(Material provided begins)

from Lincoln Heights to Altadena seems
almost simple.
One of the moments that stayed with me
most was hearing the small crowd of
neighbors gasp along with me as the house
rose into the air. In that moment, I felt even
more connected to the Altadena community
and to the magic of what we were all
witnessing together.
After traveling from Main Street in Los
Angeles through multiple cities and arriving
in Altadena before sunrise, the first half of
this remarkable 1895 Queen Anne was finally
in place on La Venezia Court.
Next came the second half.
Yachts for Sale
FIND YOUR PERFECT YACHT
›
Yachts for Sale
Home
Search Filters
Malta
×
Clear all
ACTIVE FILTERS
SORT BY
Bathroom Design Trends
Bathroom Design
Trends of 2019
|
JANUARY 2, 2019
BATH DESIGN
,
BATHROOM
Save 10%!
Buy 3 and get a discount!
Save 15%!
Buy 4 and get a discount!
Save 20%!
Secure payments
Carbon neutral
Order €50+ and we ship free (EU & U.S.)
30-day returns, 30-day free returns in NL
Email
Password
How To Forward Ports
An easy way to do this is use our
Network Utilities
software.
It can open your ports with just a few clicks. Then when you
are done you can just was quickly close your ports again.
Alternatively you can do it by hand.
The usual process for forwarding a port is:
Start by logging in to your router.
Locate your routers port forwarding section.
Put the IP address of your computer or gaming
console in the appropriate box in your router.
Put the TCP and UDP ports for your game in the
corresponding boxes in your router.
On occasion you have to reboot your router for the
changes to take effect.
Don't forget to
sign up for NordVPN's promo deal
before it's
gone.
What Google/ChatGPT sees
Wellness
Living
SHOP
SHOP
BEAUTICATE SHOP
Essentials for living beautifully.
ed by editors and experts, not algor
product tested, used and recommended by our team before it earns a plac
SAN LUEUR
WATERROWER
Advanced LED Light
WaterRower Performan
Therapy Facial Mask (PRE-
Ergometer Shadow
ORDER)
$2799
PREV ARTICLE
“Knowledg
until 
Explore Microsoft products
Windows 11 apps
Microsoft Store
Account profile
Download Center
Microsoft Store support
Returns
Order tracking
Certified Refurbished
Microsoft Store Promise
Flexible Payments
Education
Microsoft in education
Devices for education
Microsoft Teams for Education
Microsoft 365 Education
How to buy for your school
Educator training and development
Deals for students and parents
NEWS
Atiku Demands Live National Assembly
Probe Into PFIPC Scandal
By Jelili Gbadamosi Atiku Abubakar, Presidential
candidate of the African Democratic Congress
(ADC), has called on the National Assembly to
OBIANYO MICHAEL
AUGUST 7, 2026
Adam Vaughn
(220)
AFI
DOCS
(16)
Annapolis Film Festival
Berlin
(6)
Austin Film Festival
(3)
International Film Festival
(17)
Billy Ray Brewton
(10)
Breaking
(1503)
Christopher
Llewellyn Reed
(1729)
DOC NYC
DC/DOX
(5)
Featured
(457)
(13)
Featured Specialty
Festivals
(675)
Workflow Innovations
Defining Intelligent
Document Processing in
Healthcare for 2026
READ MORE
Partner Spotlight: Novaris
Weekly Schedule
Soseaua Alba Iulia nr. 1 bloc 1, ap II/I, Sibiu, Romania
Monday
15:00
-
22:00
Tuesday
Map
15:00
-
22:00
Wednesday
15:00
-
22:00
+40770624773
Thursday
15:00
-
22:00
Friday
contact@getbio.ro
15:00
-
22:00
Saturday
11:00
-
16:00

(Material provided ends)
(Material provided begins)

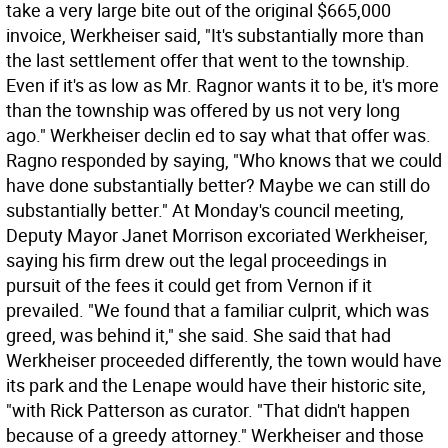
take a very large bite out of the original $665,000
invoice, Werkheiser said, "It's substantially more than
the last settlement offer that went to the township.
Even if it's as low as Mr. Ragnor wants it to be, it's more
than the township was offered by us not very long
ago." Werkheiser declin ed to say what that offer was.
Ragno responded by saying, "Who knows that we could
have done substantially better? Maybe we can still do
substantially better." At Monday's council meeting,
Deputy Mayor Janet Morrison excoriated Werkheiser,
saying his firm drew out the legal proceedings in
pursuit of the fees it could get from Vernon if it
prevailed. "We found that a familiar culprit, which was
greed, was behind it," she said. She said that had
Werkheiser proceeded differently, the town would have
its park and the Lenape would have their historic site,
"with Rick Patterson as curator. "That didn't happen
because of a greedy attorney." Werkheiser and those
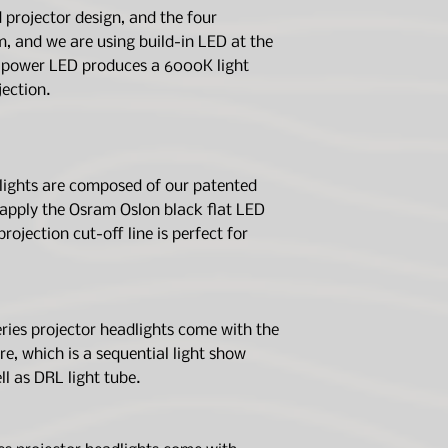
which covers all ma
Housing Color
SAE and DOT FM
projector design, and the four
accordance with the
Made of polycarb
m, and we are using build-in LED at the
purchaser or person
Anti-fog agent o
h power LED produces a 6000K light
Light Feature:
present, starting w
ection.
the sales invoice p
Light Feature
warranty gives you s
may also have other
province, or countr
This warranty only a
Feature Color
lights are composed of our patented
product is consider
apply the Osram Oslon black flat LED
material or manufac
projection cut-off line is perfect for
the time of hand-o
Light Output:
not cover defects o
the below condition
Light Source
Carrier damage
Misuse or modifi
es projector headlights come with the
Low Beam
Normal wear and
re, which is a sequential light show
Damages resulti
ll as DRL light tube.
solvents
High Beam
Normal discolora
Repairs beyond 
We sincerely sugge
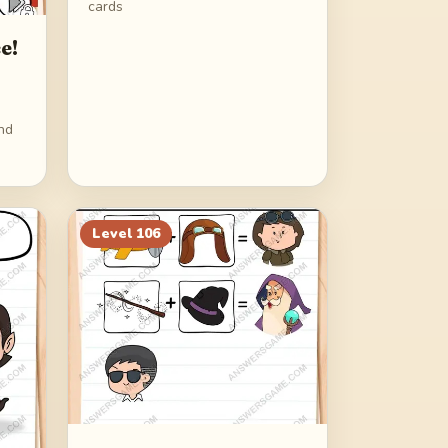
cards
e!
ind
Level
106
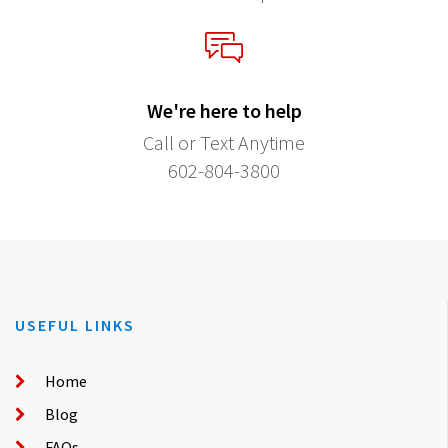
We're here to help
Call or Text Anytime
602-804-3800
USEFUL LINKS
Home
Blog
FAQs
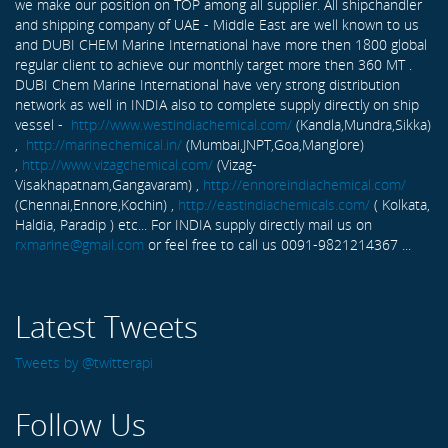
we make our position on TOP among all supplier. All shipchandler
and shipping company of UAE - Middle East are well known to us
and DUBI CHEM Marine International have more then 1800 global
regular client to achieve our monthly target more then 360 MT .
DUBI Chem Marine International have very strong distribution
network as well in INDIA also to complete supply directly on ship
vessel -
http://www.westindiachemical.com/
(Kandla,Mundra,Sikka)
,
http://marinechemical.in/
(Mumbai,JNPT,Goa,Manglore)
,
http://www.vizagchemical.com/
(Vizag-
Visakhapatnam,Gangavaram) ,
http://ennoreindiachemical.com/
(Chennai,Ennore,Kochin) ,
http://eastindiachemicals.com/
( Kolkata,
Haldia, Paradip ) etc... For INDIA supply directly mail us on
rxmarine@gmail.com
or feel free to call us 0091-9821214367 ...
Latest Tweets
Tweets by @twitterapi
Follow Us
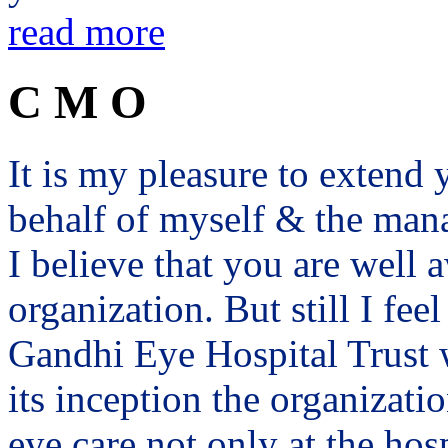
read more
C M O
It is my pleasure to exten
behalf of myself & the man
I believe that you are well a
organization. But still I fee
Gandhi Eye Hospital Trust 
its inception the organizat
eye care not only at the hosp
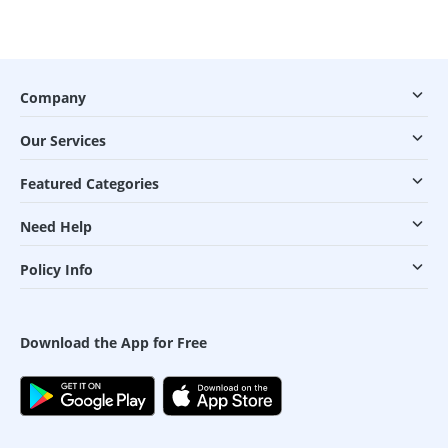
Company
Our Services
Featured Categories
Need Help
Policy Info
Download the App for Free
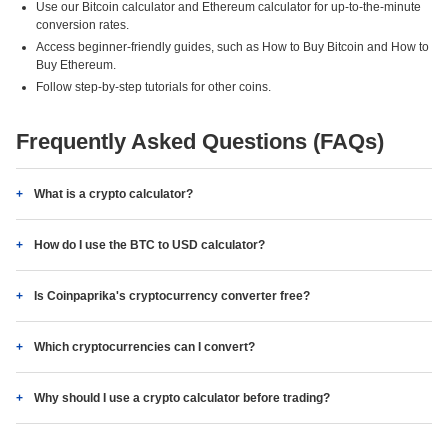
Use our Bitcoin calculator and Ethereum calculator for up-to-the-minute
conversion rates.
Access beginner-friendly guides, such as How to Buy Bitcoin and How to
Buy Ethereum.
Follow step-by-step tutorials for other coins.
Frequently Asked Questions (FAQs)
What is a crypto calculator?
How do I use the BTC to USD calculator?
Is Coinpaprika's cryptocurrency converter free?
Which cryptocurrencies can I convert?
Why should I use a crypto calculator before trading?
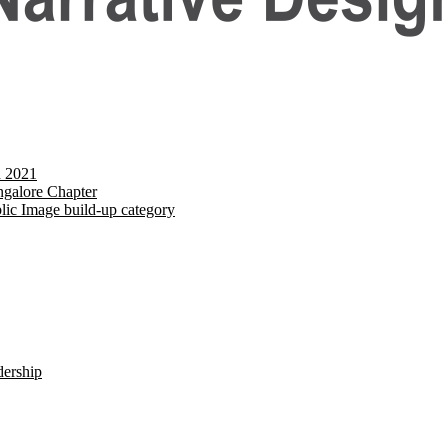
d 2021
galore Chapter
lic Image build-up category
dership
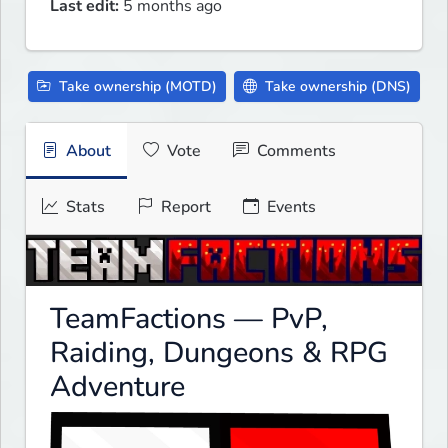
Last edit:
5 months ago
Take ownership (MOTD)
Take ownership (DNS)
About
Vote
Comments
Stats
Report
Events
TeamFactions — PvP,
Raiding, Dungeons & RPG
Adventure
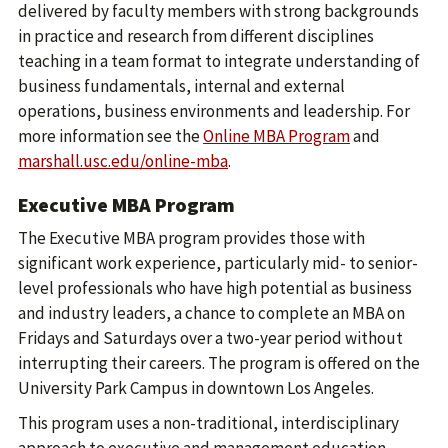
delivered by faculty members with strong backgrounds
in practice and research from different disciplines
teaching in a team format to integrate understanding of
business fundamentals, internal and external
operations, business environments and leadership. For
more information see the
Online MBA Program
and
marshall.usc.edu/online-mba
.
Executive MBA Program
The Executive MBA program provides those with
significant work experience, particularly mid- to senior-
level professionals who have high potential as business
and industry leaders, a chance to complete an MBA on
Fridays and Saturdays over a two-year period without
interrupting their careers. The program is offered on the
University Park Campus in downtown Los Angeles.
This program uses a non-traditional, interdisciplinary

(Material provided ends)
(Material provided begins)

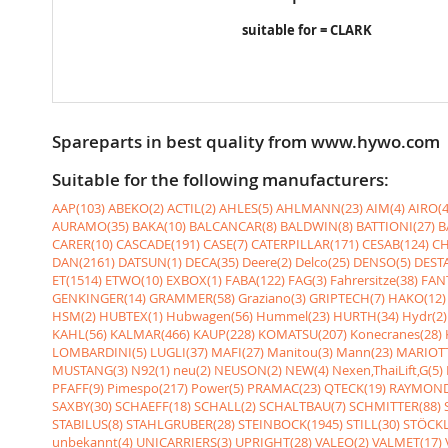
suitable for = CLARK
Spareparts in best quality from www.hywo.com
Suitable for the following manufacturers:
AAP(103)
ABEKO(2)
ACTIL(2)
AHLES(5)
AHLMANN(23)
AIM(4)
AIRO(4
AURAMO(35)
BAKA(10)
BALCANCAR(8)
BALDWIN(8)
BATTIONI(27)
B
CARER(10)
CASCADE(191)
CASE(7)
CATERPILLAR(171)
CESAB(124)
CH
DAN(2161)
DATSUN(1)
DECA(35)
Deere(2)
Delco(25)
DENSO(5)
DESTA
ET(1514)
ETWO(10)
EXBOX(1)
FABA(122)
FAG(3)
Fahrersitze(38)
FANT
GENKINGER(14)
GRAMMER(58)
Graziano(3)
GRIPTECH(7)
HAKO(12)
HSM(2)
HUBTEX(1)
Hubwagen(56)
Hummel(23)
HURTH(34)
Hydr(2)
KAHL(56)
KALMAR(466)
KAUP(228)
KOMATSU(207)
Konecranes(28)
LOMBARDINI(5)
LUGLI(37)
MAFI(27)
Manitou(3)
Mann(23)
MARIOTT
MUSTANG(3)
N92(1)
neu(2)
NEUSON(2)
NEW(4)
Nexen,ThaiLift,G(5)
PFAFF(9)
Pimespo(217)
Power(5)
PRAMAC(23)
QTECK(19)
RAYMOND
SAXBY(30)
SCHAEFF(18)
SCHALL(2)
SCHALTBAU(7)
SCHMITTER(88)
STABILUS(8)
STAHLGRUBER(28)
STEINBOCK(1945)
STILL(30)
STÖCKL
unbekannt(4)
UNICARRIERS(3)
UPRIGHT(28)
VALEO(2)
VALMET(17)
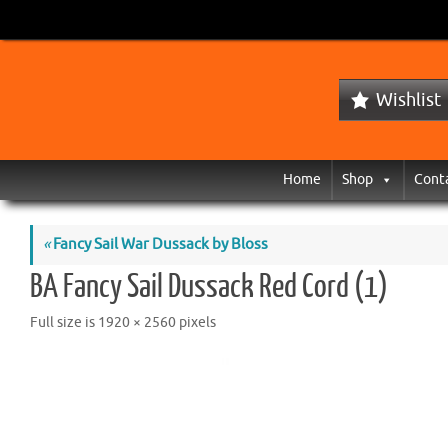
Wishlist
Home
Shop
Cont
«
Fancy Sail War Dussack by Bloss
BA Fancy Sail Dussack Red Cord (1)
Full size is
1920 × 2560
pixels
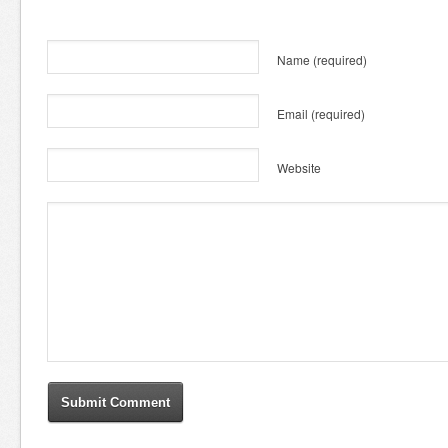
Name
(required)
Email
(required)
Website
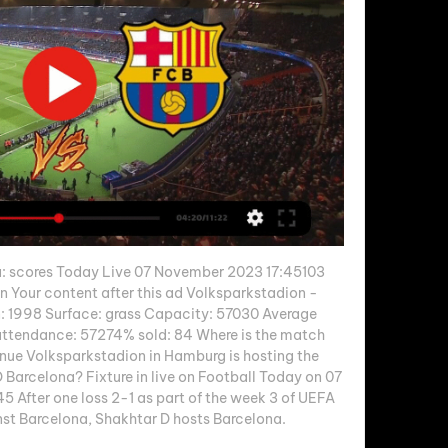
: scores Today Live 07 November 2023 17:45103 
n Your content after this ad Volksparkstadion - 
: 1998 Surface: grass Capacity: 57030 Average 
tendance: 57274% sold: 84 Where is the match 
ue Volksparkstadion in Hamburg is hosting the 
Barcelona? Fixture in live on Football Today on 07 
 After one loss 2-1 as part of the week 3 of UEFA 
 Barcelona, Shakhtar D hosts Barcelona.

(Material provided ends)

Prompt: Above are the records; from them, give again exactly the lines from the one containing "sign up for NordVPN's promo deal" through the one containing "How to buy for your school", both included.

Expected answer:
sign up for NordVPN's promo deal
before it's
gone.
What Google/ChatGPT sees
Wellness
Living
SHOP
SHOP
BEAUTICATE SHOP
Essentials for living beautifully.
ed by editors and experts, not algor
product tested, used and recommended by our team before it earns a plac
SAN LUEUR
WATERROWER
Advanced LED Light
WaterRower Performan
Therapy Facial Mask (PRE-
Ergometer Shadow
ORDER)
$2799
PREV ARTICLE
“Knowledg
until 
Explore Microsoft products
Windows 11 apps
Microsoft Store
Account profile
Download Center
Microsoft Store support
Returns
Order tracking
Certified Refurbished
Microsoft Store Promise
Flexible Payments
Education
Microsoft in education
Devices for education
Microsoft Teams for Education
Microsoft 365 Education
How to buy for your school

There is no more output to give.